2015-06-05T18:52:32  relaylog.029483   102589056 1062
2015-06-05T18:52:33  relaylog.029483   102633725 1062
2015-06-05T18:52:33  relaylog.029483   102843197 1610
Error 1610 is not in --error-numbers.
[root@server2 ~]# pt-slave-restart --error-numbers=1062,1032,1610 --min-sleep=0.002
2015-06-05T18:52:47  relaylog.029483   102843197 1610
DBD::mysql::st execute failed: MySQL server has gone away [for Statement "SHOW SLAVE STATUS"] at /usr/bin/pt-slave-restart line 2924.
[root@server2 ~]#

and then I saw the server had crashed.

The prettified stack from 5.6.23:

0x00000000008dce65: my_print_stacktrace at stacktrace.c:225
0x0000000000666234: handle_fatal_signal at signal_handler.cc:162
0x00000000007b600f: Field_string::unpack(unsigned char*, unsigned char const*, unsigned int, bool) at field.cc:7007
0x00000000008996e1: unpack_row(Relay_log_info const*, TABLE*, unsigned int, unsigned char const*, st_bitmap const*, unsigned char const**, unsigned long*, unsigned char const*) at rpl_record.cc:349
0x0000000000873554: Update_rows_log_event::do_exec_row(Relay_log_info const*) at log_event.cc:13080
0x000000000086cdef: Rows_log_event::do_apply_row(Relay_log_info const*) at log_event.cc:10310
0x0000000000874a27: Rows_log_event::do_index_scan_and_update(Relay_log_info const*) at log_event.cc:10712
0x000000000087a9aa: Rows_log_event::do_apply_event(Relay_log_info const*) at log_event.cc:11411
0x00000000008806f4: Log_event::apply_event(Relay_log_info*) at log_event.cc:3185
0x00000000008ab013: apply_event_and_update_pos(Log_event**, THD*, Relay_log_info*) at rpl_slave.cc:3718
0x00000000008b0872: exec_relay_log_event at rpl_slave.cc:4226
0x00000000008b234b: handle_slave_sql at rpl_slave.cc:6051
0x0000000000b0397a: pfs_spawn_thread at pfs.cc:1863

  memcpy(to, from, length);
  // Pad the string with the pad character of the fields charset
  field_charset->cset->fill(field_charset, (char*) to + length, field_length - length, field_charset->pad_char);  <-------------crash
  return from+length;
}

I do have a reason to believe *5.6.25* might be a better choice to try.

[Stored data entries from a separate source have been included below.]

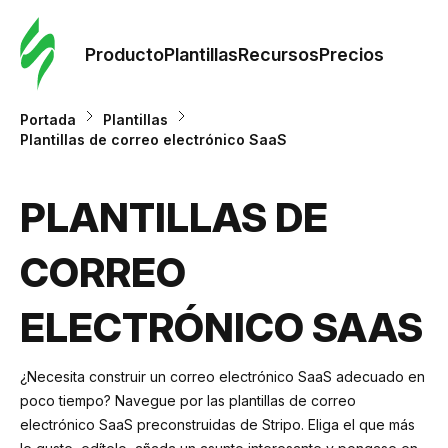
Orde
plant
Producto
Plantillas
Recursos
Precios
Plant
Portada
Plantillas
Plantillas de correo electrónico SaaS
Re
PLANTILLAS DE
Prec
CORREO
ELECTRÓNICO SAAS
¿Necesita construir un correo electrónico SaaS adecuado en
poco tiempo? Navegue por las plantillas de correo
electrónico SaaS preconstruidas de Stripo. Eliga el que más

I'll see if I can download 5.6.25 then and see if that behaves better.  Thanks.

5.6.25 seems to fix this. I see no crash when setting IDEMPOTENT mode.
Thanks.

Please note: when you set IDEMPOTENT mode you lose _all_ visibility of the fact the slave may be skipping or ignoring broken comments. That's not ideal at all.

In my case right now I don't care but I can't _see_ is the statements I'm skipping are now ok or not.

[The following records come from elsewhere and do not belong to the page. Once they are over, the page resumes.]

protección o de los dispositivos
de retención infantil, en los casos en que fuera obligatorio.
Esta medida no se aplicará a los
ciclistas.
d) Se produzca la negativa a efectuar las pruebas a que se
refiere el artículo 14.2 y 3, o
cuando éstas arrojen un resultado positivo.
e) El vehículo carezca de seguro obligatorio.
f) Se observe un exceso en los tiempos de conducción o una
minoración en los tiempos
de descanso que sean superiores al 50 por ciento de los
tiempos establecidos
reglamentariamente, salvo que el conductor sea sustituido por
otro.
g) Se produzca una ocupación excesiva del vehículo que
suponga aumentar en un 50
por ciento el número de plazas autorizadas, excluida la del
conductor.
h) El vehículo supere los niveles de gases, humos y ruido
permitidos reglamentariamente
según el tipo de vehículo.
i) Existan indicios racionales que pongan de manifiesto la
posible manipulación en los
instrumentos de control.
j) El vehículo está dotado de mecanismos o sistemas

So having counters (not in 5.6 as that would be an incompatible change) but in 5.7 which indicate the number of times a broken statement/event in IDEMPOTENT mode was skipped would be very good. I could use that counter to determine when the issue has gone away, thus allowing me to remove the mode and go back to STRICT mode (if wanted).

That functionality would be most helpful.

closing as can't repeat because not repeatable with current version.